DEFCON 1 : A computer program which considers the full environment in which a program runs (including hardware, networking and human dictated programming or monitoring constraints) as factors which affect the capability of a program to run efficiently, and treats altering that environment as a problem to solve.
Somewhere between DEFCON 2 and DEFCON 1, humanity enters a game of "Press Your Luck".
Example
Suppose there are two companies, MarchCorp and AprilCorp, that are competing for market share in an area of business where the use of efficient programs is a significant factor. If MarchCorp steps closer to the edge, and starts taking AprilCorp's market share because MarchCorp took some risks and ended up with more efficient programs, then AprilCorp has to choose between going bust, or also pressing its luck and taking a step closer to the edge of the precipice.
Solutions
What options does humanity have, in this situation?
The Legal Solution
Require all companies with sufficient resources to support a scary computer program, to submit all proposed changes to a central authority for verification before they get implemented. Back it up with severe legal penalties, mandatory snoopware and random physical inspections.

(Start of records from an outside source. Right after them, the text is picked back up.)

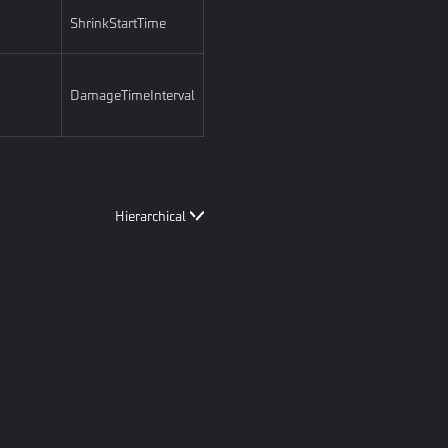
ShrinkStartTime
DamageTimeInterval
Hierarchical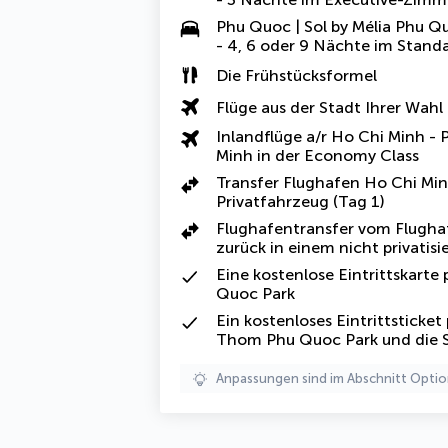
Phu Quoc | Sol by Mélia Phu Q
- 4, 6 oder 9 Nächte im Stan
Die Frühstücksformel
Flüge aus der Stadt Ihrer Wahl
Inlandflüge a/r Ho Chi Minh -
Minh in der Economy Class
Transfer Flughafen Ho Chi Mi
Privatfahrzeug (Tag 1)
Flughafentransfer vom Flugha
zurück in einem nicht privatisi
Eine kostenlose Eintrittskart
Quoc Park
Ein kostenloses Eintrittsticke
Thom Phu Quoc Park und die S
Anpassungen sind im Abschnitt Optio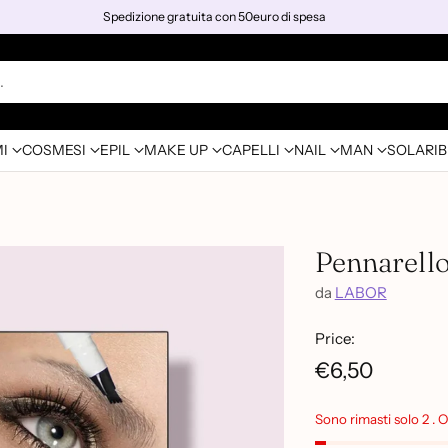
Spedizione gratuita con 50euro di spesa
…
I
COSMESI
EPIL
MAKE UP
CAPELLI
NAIL
MAN
SOLARI
B
Pennarell
da
LABOR
Price:
€6,50
Prezzo
di
Sono rimasti solo 2 . 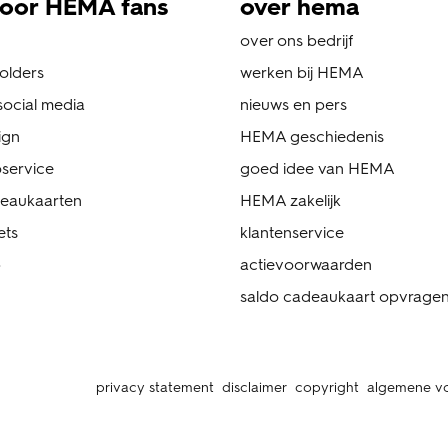
oor HEMA fans
over hema
over ons bedrijf
folders
werken bij HEMA
ocial media
nieuws en pers
ign
HEMA geschiedenis
service
goed idee van HEMA
eaukaarten
HEMA zakelijk
ets
klantenservice
p
actievoorwaarden
saldo cadeaukaart opvrage
privacy statement
disclaimer
copyright
algemene v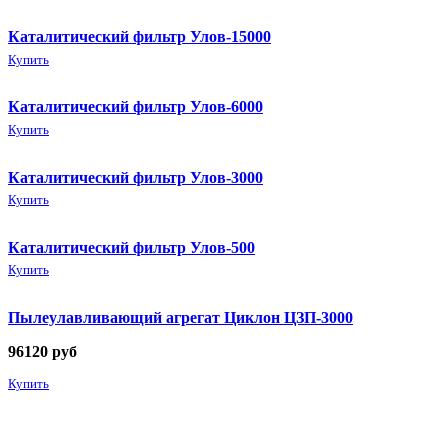
Каталитический фильтр Улов-15000
Купить
Каталитический фильтр Улов-6000
Купить
Каталитический фильтр Улов-3000
Купить
Каталитический фильтр Улов-500
Купить
Пылеулавливающий агрегат Циклон ЦЗП-3000
96120
руб
Купить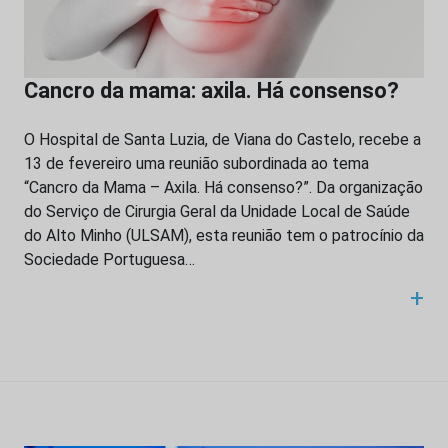
Cancro da mama: axila. Há consenso?
O Hospital de Santa Luzia, de Viana do Castelo, recebe a
13 de fevereiro uma reunião subordinada ao tema
“Cancro da Mama – Axila. Há consenso?”. Da organização
do Serviço de Cirurgia Geral da Unidade Local de Saúde
do Alto Minho (ULSAM), esta reunião tem o patrocínio da
Sociedade Portuguesa…
+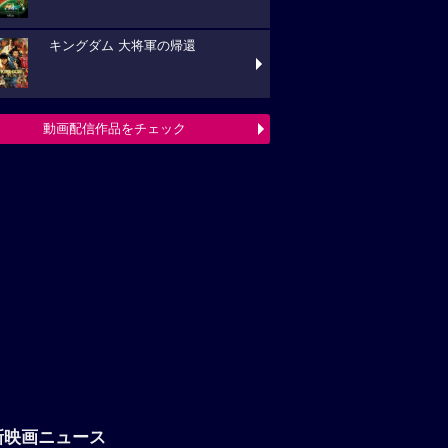
キングダム 大将軍の帰還
動画配信作品をチェック
新映画ニュース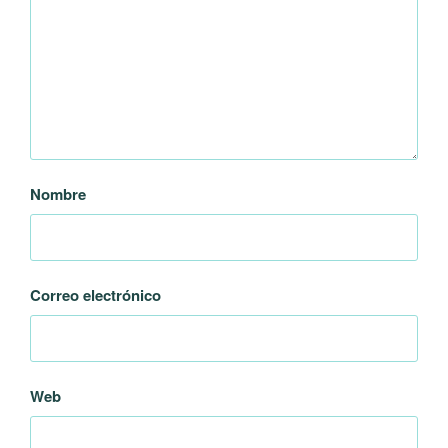
Nombre
Correo electrónico
Web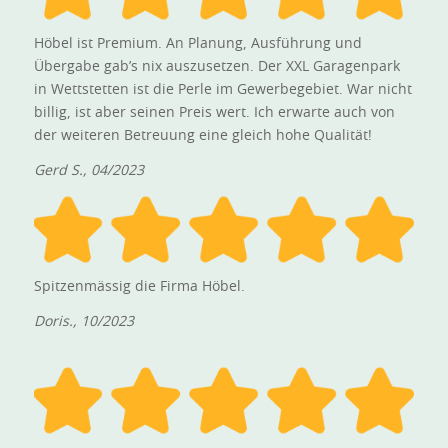
Höbel ist Premium. An Planung, Ausführung und
Übergabe gab’s nix auszusetzen. Der XXL Garagenpark
in Wettstetten ist die Perle im Gewerbegebiet. War nicht
billig, ist aber seinen Preis wert. Ich erwarte auch von
der weiteren Betreuung eine gleich hohe Qualität!
Gerd S., 04/2023
Spitzenmässig die Firma Höbel.
Doris., 10/2023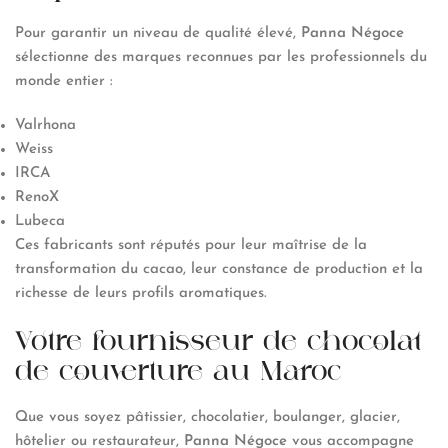
Pour garantir un niveau de qualité élevé,
Panna Négoce
sélectionne des marques reconnues par les professionnels du
monde entier :
Valrhona
Weiss
IRCA
RenoX
Lubeca
Ces fabricants sont réputés pour leur maîtrise de la
transformation du cacao, leur constance de production et la
richesse de leurs profils aromatiques.
Votre fournisseur de chocolat
de couverture au Maroc
Que vous soyez pâtissier, chocolatier, boulanger, glacier,
hôtelier ou restaurateur,
Panna Négoce
vous accompagne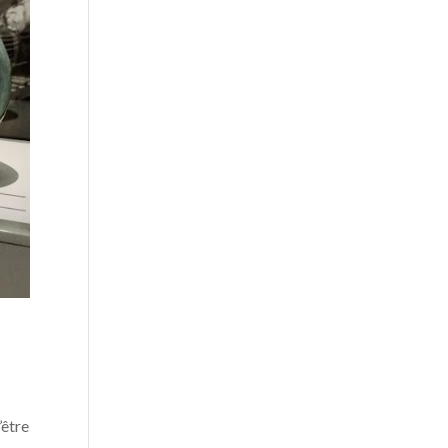
’être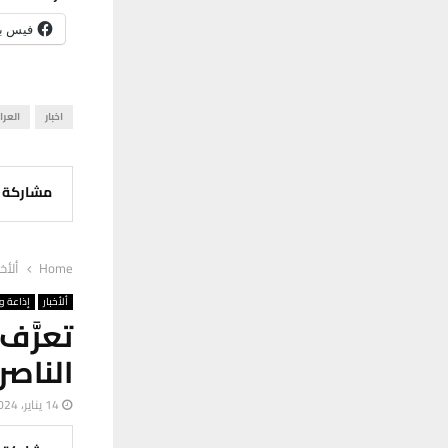
فيس ب
اخبار
العرا
مشاركة
Home
ألأخب
ألأخبار
إذاعة وت
تعرَّف
الناصر
14 يناير، 2024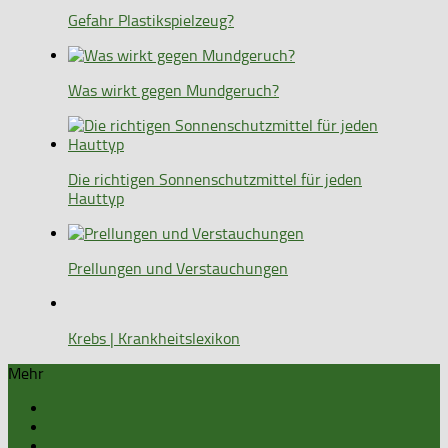
Gefahr Plastikspielzeug?
Was wirkt gegen Mundgeruch?
Die richtigen Sonnenschutzmittel für jeden
Hauttyp
Prellungen und Verstauchungen
Krebs | Krankheitslexikon
Mehr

PROBLEMS : Expensive, and it would do no good unless implemented effectively in all countries, no matter how nationalistic or corrupt.
Paul Christiano wrote
The Genetic Solution
Eliminate capitalism, or change human nature, so there are no organisations or people willing to take risks in order to beat others for a goal they are both racing to.
PROBLEMS : Many
The Religious Solution
Confiscate all the computers, and prevent more being made. Or shoot all people capable of writing such programs. Make it a taboo.
PROBLEMS : A Butlerian Jihad won't get launched unless humanity has already had a near miss that frightened it sufficiently.
All such solutions are like trying to prevent the tide from coming in. You might delay it, at increasing expense, but if it is possible at all, sooner or later it will happen. Such a delay might be useful, but in the end we will most likely be faced with one of just three approaches:
The Ostrich Solution
Deny that it is inevitable, and take pot luck with whatever finally falls off the edge first.
The Manhattan Solution
The 'good guys' (ie the ones more concerned about humanity getting wiped out, than about profits) cooperate in making a big public effort to find a perfect solution, meaning a self-improving computer system that is provably correct, which can be set going at full speed with zero risk of it deciding at a later date to wipe out humanity, maximise paperclips or anything else that would make us regret having launched it. And hope that the good guys win the race, and their perfect solution gets found and launched before some random company presses its luck once too often.
The Pragmatic Solution
Accept that it is inevitable that someone will eventually set a program-improving program to improve itself, and that it is possible that this will happen before a 100% safe version of such a program has been discovered. Work towards making sure that, in the event that that happens, the ones launched by the 'good guys' (which have as high a chance of being safe as they have yet been able to devise) outnumber and out-resource any rogue programs (which, not being created by an international collaboration of top programmers, probably have a lower chance of being safe than the 'good guys' current best contenders). And work towards making the world computer environment such that, in the event non-perfect self-improving programs get launches, humanity has as high a chance as possible of detecting this and shifting control of existing computing resources away from rogue ones and towards the 'good guy' candidates.
Accept that a race might get started, even if nobody wants it to, and have a pre-agreed entrant ready to go, as a precaution against that eventuality. Of course that would only be important were circumstances such that a race like that were not a foregone conclusion with the winner always being the entrant who starts first (which is a question I have tacked in a different sequence).